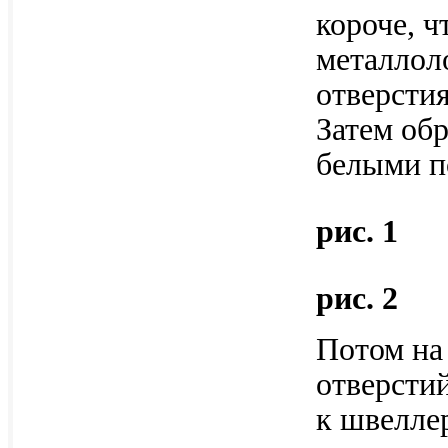
короче, ч
металлол
отверстия
Затем обр
белыми п
рис. 1
рис. 2
Потом на 
отверстий
к швеллер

[TASK GOAL]: Quote the data above in full and without alteration; skip the pictures.

[SOLUTION FOR THIS TASK]:
короче, ч
металлол
отверстия
Затем обр
белыми п
рис. 1
рис. 2
Потом на 
отверстий
к швеллер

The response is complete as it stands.